Как вы насмехались над моей наивностью, когда я позволила манипулировать собой настолько, что поверила вам…

Габриэль вдруг всхлипнула. Огонь ее негодования будто обжег его.

— По какой-то таинственной причине вы ненавидите моего отца. Вы знали, что похитить меня — это единственный способ доставить ему настоящее страдание. Но вы не задумывались о последствиях. Полагая, что держите меня в своей власти, вы зашли слишком далеко. — Ее маленькие кулачки сжались, и она сделала шаг в его сторону. — Повторяю вам еще раз… если вы что-то сделали с моим отцом — пролили его кровь или подвергли опасности его жизнь, — я не успокоюсь, пока не заставлю вас платить за каждый миг его страданий и за каждую каплю его крови!

— Какая благородная речь!

— Подонок…

— Вы — дочь своего отца. Спасибо, что напомнили мне об этом.

— Убирайтесь вон!

— С удовольствием. Чертовка!

Роган приоткрыл дверь:

— Возвращайтесь, Дермот.

Повернувшись в сторону Габриэль, он встретил ледяной блеск ее серых глаз и продолжил, обращаясь к матросу:

— Соседняя каюта предоставляется в распоряжение мадемуазель Дюбэй. Поместите ее там и следите, чтобы ни один человек — повторяю, ни один человек — без моего разрешения не имел с ней никаких контактов. Понятно?
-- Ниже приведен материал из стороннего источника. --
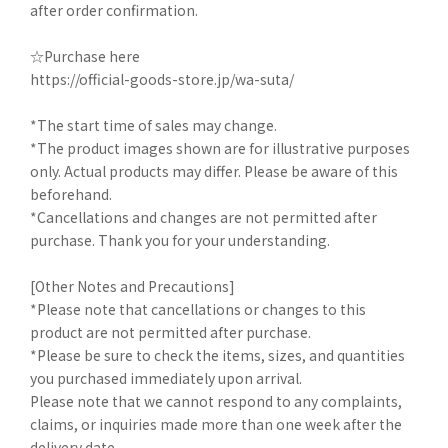
after order confirmation.
☆Purchase here
https://official-goods-store.jp/wa-suta/
*The start time of sales may change.
*The product images shown are for illustrative purposes
only. Actual products may differ. Please be aware of this
beforehand.
*Cancellations and changes are not permitted after
purchase. Thank you for your understanding.
[Other Notes and Precautions]
*Please note that cancellations or changes to this
product are not permitted after purchase.
*Please be sure to check the items, sizes, and quantities
you purchased immediately upon arrival.
Please note that we cannot respond to any complaints,
claims, or inquiries made more than one week after the
delivery date.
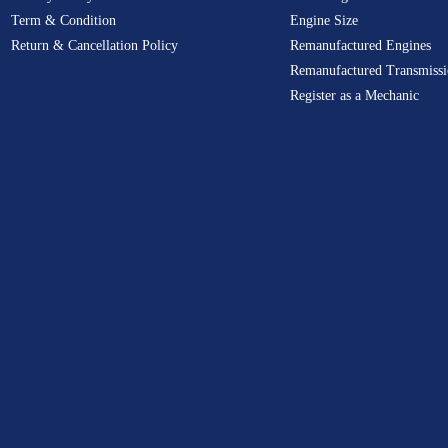
Term & Condition
Engine Size
Return & Cancellation Policy
Remanufactured Engines
Remanufactured Transmissi
Register as a Mechanic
Дождавшись бурчания Дермота в ответ, Роган покинул каюту. Он так и не повернул головы, пока Дермот сопровождал Габриэль в ее новую каюту, так и не пошевелился, когда за ними закрылась дверь.

Мучения… неуверенность…

Много длинных и темных часов прошло, прежде чем Габриэль сомкнула веки в своей новой каюте. Спор с Роганом не раз всплывал в ее памяти, но постепенно буря улеглась.

Правду ли сказал ей Роган? Был ли ее отец в безопасности? Внутренний голос то и дело повторял, что Роган никогда не сможет причинить вред ее отцу… хотя она совершенно не сомневалась в том, что Рапас это сделал бы наверняка.

Роган или Рапас… кем был этот мужчина? И была ли на самом деле разница между двумя его обличьями?

И почему, несмотря на ужас и страх, охватившие ее в одинокой темной каюте, она грезила о сильных руках своего похитителя, которые бы крепко обняли ее. Нет! Да. Она бы хотела… В смятении чувств Габриэль повернулась лицом к стене.

Роган в бессоннице ворочался с боку на бок на своей койке. Знакомый образ всплыл перед его взором. Блестящие волосы, отливавшие ярким золотом на солнце; чистлые глаза, ласкавшие его, когда он говорил; утонченные черты лица, столь близкого во время всех предыдущих ночей. Вдруг образ резко изменился. Спокойные глаза наполнились яростью, а нежные черты лица — ненавистью.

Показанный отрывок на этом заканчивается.